I never gave much thought to the development of heavy music, especially the details of heavy rock throughout the 1960’s, but my recent research on the Yardbirds for my project on the Gomelsky Recordings (see earlier blog posts) opened my eyes to many of these details that I was too young to appreciate at the time. As a kid, the Yardbirds were never on my radar. To me, Led Zeppelin was Jimmy Page’s first band. I mean, I knew he must have been in other bands prior, but they were insignificant. At 13 I wasn’t too interested in music history. The future was exploding before my ears and I was diving headlong into it.
As everyone knows today, the Yardbirds launched the careers of three of the greatest rock guitar players in all of rock history. Some consider the band the third most important in shaping the direction of rock music into the late 1960’s, after the Beatles and the Rolling Stones. Of course it was Gomelsky that gave the Rolling Stones their first break as the house band at his new Crawdaddy Club in London, and when they left he replaced them with the Yardbirds. The man had vision. And with the Yardbirds he also had a tremendous amount of creative input. He pushed them to think beyond the blues which eventually lead to the exit of Eric Clapton. Gomelsky already knew Jimmy Page well and recruited him to join the Yardbirds, but Page said why don’t you check out my good friend Jeff Beck instead? They did and Beck was perfect. He embraced the experimentation Gomelsky was looking for and they went on to record a few hit singles in spite of never really capturing their awesome live sound. The grueling touring started taking its toll on the band and after a disastrous drunken performance by their lead singer, the bass player quit. Jimmy was at that gig and thought the show was fantastic. They asked him to join on the spot and he did, playing bass for awhile before joining Beck as co-lead guitarist.

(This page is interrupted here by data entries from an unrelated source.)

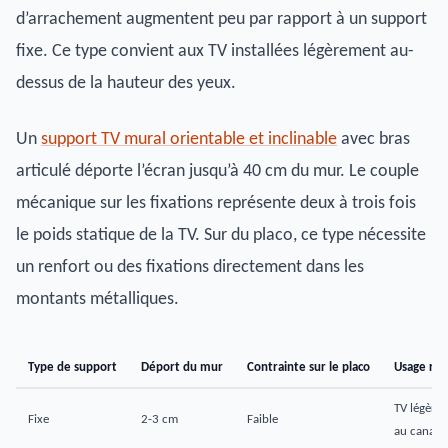
d’arrachement augmentent peu par rapport à un support
fixe. Ce type convient aux TV installées légèrement au-
dessus de la hauteur des yeux.
Un
support TV mural orientable et inclinable
avec bras
articulé déporte l’écran jusqu’à 40 cm du mur. Le couple
mécanique sur les fixations représente deux à trois fois
le poids statique de la TV. Sur du placo, ce type nécessite
un renfort ou des fixations directement dans les
montants métalliques.
Type de support
Déport du mur
Contrainte sur le placo
Usage re
TV légère,
Fixe
2-3 cm
Faible
au canapé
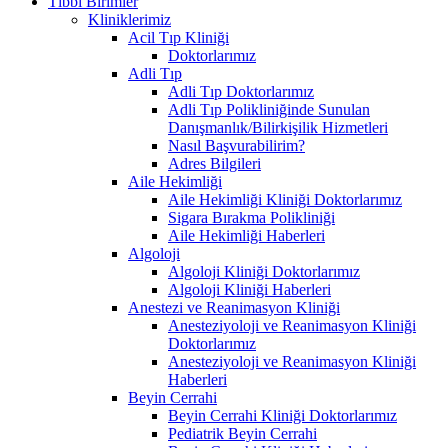
Tıbbi Birimler
Kliniklerimiz
Acil Tıp Kliniği
Doktorlarımız
Adli Tıp
Adli Tıp Doktorlarımız
Adli Tıp Polikliniğinde Sunulan
Danışmanlık/Bilirkişilik Hizmetleri
Nasıl Başvurabilirim?
Adres Bilgileri
Aile Hekimliği
Aile Hekimliği Kliniği Doktorlarımız
Sigara Bırakma Polikliniği
Aile Hekimliği Haberleri
Algoloji
Algoloji Kliniği Doktorlarımız
Algoloji Kliniği Haberleri
Anestezi ve Reanimasyon Kliniği
Anesteziyoloji ve Reanimasyon Kliniği
Doktorlarımız
Anesteziyoloji ve Reanimasyon Kliniği
Haberleri
Beyin Cerrahi
Beyin Cerrahi Kliniği Doktorlarımız
Pediatrik Beyin Cerrahi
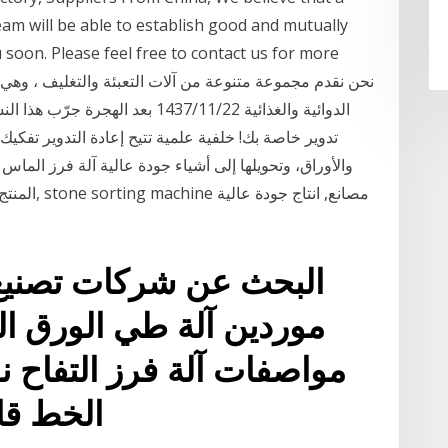
eam will be able to establish good and mutually
 soon. Please feel free to contact us for more
الدوائية والغذائية 22‏‏/11‏‏/1437 
تدوير خاصة بك! خلفية علمية تتيح إعادة التدوير تفكيك 
والأوراق، وتحويلها إلى أشياء جودة عالية آلة فرز الماس 
البحث عن شركات تصنيع 
موردين آلة طي الورق ا
مواصفات آلة فرز التفاح ن
الخط قاطع توقف للطوارئ آلة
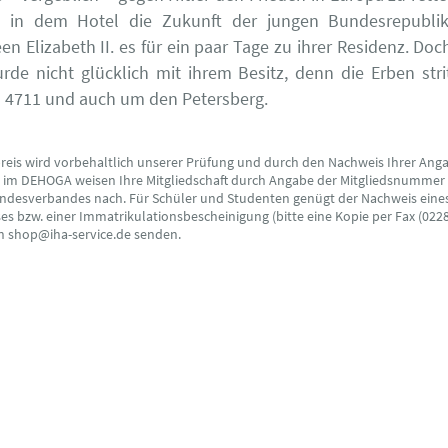
e in dem Hotel die Zukunft der jungen Bundesrepubli
n Elizabeth II. es für ein paar Tage zu ihrer Residenz. Doch
de nicht glücklich mit ihrem Besitz, denn die Erben str
 4711 und auch um den Petersberg.
preis wird vorbehaltlich unserer Prüfung und durch den Nachweis Ihrer Ang
s im DEHOGA weisen Ihre Mitgliedschaft durch Angabe der Mitgliedsnummer
ndesverbandes nach. Für Schüler und Studenten genügt der Nachweis eine
s bzw. einer Immatrikulationsbescheinigung (bitte eine Kopie per Fax (0228
an shop@iha-service.de senden.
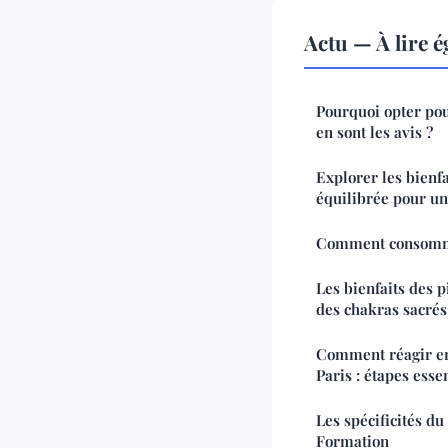
Actu — À lire 
Pourquoi opter po
en sont les avis ?
Explorer les bienf
équilibrée pour un
Comment consommer
Les bienfaits des p
des chakras sacrés
Comment réagir en
Paris : étapes esse
Les spécificités 
Formation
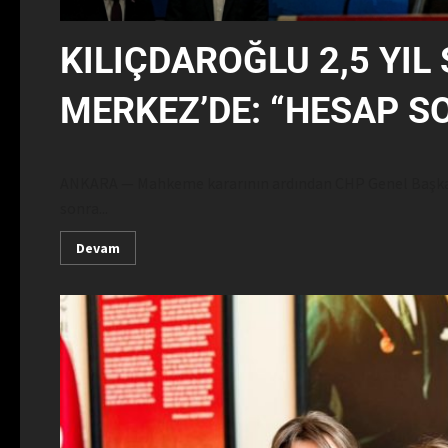
KILIÇDAROĞLU 2,5 YIL
MERKEZ’DE: “HESAP 
ANKARA — Mahkeme kararının ardından CHP Genel Başkanlı
sonra...
Devam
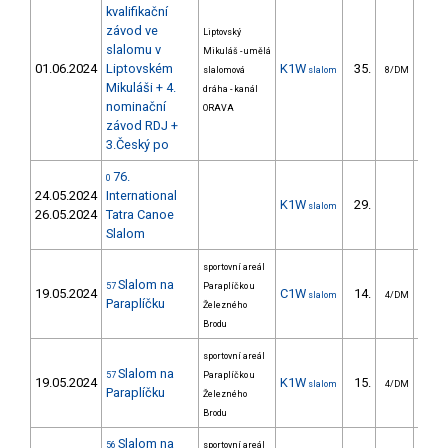
kvalifikační
závod ve
Liptovský
slalomu v
Mikuláš - umělá
01.06.2024
Liptovském
K1W
35.
44
slalomová
slalom
8/DM
Mikuláši + 4.
dráha - kanál
nominační
ORAVA
závod RDJ +
3.Český po
76.
0
24.05.2024
International
K1W
29.
159
slalom
26.05.2024
Tatra Canoe
Slalom
sportovní areál
Slalom na
57
Paraplíčko u
19.05.2024
C1W
14.
12
slalom
4/DM
Paraplíčku
Železného
Brodu
sportovní areál
Slalom na
57
Paraplíčko u
19.05.2024
K1W
15.
7
slalom
4/DM
Paraplíčku
Železného
Brodu
Slalom na
56
sportovní areál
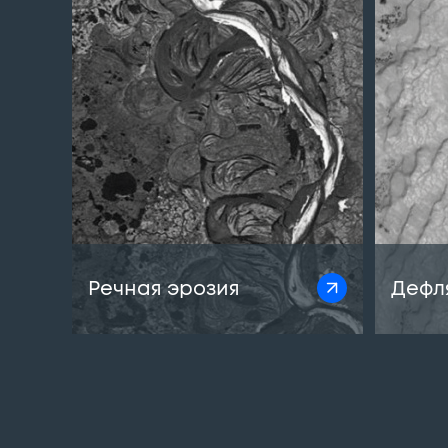
Речная эрозия
Дефл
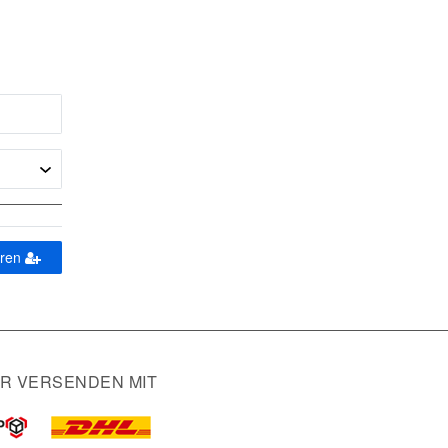
eren
IR VERSENDEN MIT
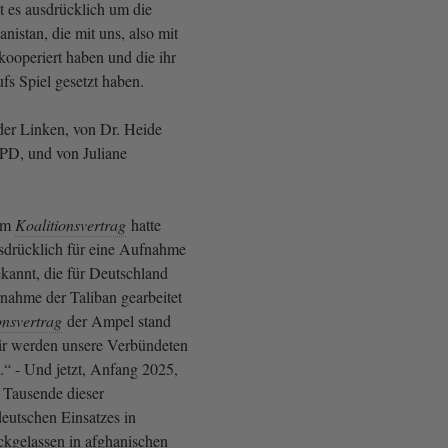
 es ausdrücklich um die
anistan, die mit uns, also mit
kooperiert haben und die ihr
fs Spiel gesetzt haben.
er Linken, von Dr. Heide
SPD, und von Juliane
 Im
Koalitionsvertrag
hatte
sdrücklich für eine Aufnahme
kannt, die für Deutschland
nahme der Taliban gearbeitet
onsvertrag
der Ampel stand
ir werden unsere Verbündeten
.“ - Und jetzt, Anfang 2025,
 Tausende dieser
eutschen Einsatzes in
ckgelassen in afghanischen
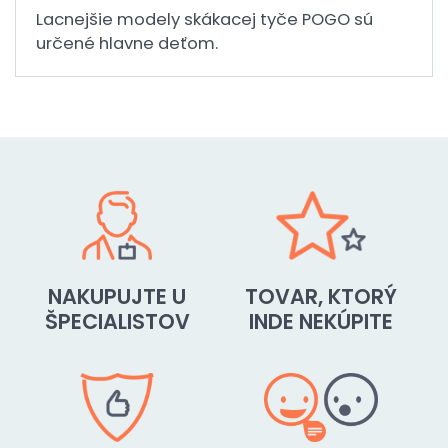
Lacnejšie modely skákacej tyče POGO sú
určené hlavne deťom.
NAKUPUJTE U
TOVAR, KTORÝ
ŠPECIALISTOV
INDE NEKÚPITE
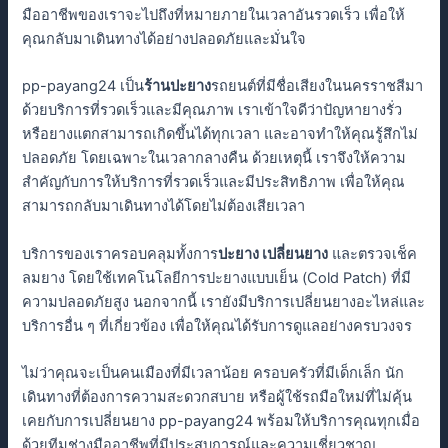
มืออาชีพของเราจะไปถึงที่หมายภายในเวลาอันรวดเร็ว เพื่อให้
คุณกลับมาเดินทางได้อย่างปลอดภัยและมั่นใจ
pp-payang24 เป็น
ร้านปะยาง
รถยนต์ที่มีชื่อเสียงในนครราชสีมา
ด้วยบริการที่รวดเร็วและมีคุณภาพ เราเข้าใจดีว่าปัญหายางรั่ว
หรือยางแตกสามารถเกิดขึ้นได้ทุกเวลา และอาจทำให้คุณรู้สึกไม่
ปลอดภัย โดยเฉพาะในเวลากลางคืน ด้วยเหตุนี้ เราจึงให้ความ
สำคัญกับการให้บริการที่รวดเร็วและมีประสิทธิภาพ เพื่อให้คุณ
สามารถกลับมาเดินทางได้โดยไม่ต้องเสียเวลา
บริการของเราครอบคลุมทั้งการ
ปะยาง เปลี่ยนยาง
และตรวจเช็ค
ลมยาง โดยใช้เทคโนโลยีการปะยางแบบเย็น (Cold Patch) ที่มี
ความปลอดภัยสูง นอกจากนี้ เรายังมีบริการเปลี่ยนยางอะไหล่และ
บริการอื่น ๆ ที่เกี่ยวข้อง เพื่อให้คุณได้รับการดูแลอย่างครบวงจร
ไม่ว่าคุณจะเป็นคนเมืองที่มีเวลาน้อย ครอบครัวที่มีเด็กเล็ก นัก
เดินทางที่ต้องการความสะดวกสบาย หรือผู้ใช้รถมือใหม่ที่ไม่คุ้น
เคยกับการเปลี่ยนยาง pp-payang24 พร้อมให้บริการคุณทุกเมื่อ
ด้วยทีมช่างมืออาชีพที่มีประสบการณ์และความเชี่ยวชาญ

Around this time the band was expecting to be paid better, and not seeing that forthcoming they fired Gomelsky and the creative spark that had taken them this far was now gone. The relentless touring remained however, and Jimmy, being the new guy in the band, had plenty of energy to pull the shows along. The Beck/Page stage duels on some nights would be the talk of rock legend. But one by one the original Yardbird members burned out, leaving Page with the band name and a few gigs still contracted to perform. Thus were the New Yardbirds born, soon to be called Led Zeppelin.
Five decades later, my path to heavy music is more clear than ever. I owe it all to the Yardbirds. Well, not exactly. That would be too simplistic. The evolution of the music created by the Yardbirds is without doubt a microcosm of the developments in rock music in general at the time. They start out as a rhythm and blues band and end up pioneering psychedelic rock. Each of the three greatest rock guitarists of the band become a stepping stone for slightly different flavors of heavy rock. It’s all about the electric guitar, the amplification, …….. and the fuzz tone.

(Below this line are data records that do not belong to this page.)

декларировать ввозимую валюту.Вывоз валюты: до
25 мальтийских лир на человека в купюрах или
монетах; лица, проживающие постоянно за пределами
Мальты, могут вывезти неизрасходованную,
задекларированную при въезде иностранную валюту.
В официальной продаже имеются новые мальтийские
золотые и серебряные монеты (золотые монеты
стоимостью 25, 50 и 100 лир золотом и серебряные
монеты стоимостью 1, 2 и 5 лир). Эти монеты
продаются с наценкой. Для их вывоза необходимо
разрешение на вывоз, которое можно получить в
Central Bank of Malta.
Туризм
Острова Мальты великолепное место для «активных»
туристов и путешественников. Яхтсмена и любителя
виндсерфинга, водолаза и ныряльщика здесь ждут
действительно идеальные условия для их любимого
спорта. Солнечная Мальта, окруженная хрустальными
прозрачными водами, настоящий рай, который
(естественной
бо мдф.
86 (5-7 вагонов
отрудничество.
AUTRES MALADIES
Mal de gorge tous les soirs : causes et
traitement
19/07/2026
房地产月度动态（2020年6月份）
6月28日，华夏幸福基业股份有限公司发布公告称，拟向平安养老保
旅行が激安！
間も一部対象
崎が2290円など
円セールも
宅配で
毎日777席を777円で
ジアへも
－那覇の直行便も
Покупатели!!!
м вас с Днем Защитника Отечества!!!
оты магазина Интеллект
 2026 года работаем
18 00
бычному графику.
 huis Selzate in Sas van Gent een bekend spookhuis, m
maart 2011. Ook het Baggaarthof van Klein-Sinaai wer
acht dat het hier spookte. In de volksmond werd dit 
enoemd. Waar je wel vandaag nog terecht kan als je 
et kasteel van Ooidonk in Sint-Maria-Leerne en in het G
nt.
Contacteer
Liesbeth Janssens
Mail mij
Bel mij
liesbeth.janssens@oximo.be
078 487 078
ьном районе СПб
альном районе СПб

Which brings me back to Spirit in the Sky.
A couple of weeks ago I was flipping around tv channels late at night not watching anything in particular when I stopped for a few seconds on an Adam Sandler comedy movie. I was about to hit the remote button again when THAT SOUND jumped out at me from the tv movie: those first gorgeous fuzz tone notes from Spirit in the Sky. I was immediately catapulted back in time to an Arizona night riding my bicycle meeting up with friends and going to an amusement park with that song playing in the background all night. That didn’t happen of course, but that’s how I remember it. After the tv movie scene and the song were over, I had to start looking up the history of the song. I really knew nothing about it. I assumed it had been written and performed by one of the many famous bands of the time, that for some reason I never got any of their albums. It didn’t occur to me that this was a one hit wonder song. It is. And that made the story even more interesting to me. This song was not just a one hit wonder. It was a one hit phenomenon. The movie that I stumbled onto is one of over 50 movies that have used it. Add to that a huge number of commercials and cover versions. Now I had to know how this song, this sound, was originally recorded. Surely there was some genius producer responsible for it.

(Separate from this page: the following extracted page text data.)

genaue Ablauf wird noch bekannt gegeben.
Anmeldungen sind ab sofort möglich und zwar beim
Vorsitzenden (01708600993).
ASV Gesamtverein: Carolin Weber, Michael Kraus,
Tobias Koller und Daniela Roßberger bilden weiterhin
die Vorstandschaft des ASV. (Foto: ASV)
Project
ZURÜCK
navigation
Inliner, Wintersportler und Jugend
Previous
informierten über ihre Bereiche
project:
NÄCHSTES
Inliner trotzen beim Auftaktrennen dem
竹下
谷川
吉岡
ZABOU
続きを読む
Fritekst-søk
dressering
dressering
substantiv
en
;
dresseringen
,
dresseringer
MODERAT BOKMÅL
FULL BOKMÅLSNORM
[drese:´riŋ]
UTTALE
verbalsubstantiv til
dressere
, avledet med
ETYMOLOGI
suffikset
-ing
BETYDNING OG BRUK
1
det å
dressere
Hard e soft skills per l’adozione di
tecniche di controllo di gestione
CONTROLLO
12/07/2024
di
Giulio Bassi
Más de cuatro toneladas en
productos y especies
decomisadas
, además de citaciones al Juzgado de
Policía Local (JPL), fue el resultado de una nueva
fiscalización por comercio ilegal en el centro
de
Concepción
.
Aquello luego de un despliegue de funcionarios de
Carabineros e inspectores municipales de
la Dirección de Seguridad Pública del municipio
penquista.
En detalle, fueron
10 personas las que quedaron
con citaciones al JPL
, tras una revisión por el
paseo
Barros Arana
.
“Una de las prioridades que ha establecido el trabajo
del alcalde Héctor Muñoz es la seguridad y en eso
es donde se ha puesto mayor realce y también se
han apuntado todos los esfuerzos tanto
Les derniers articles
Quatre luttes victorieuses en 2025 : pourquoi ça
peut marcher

Well …. almost. His name is Erik Jacobsen. Like Gomelsky, Jacobsen is a kind of people genius that has an ear for a certain kind of talent and a knack for bringing those people and that talent together in the right place at the right time. He’s not the type of music producer genius we think of today who knows his or her way around all the tech in a recording studio. In fact, according to Jacobsen himself, on the day they started recording Spirit in the Sky, the main studio engineer called in sick, but Erik wanted to proceed anyway, so he threw up some mics and got the second engineer to run the tape machine. There was no real thought put into what mics were used or what sound reinforcing could be used. From Jacobsen’s description, it sounded like they were barely doing a demo recording (many of Gomelsky’s early recordings with his bands would be done in a similar fashion). But Jacobsen knew one thing. This trio, that he had just thrown together for the first time to record this song, was rocking out to a fuzz tone the likes of which he had never heard before.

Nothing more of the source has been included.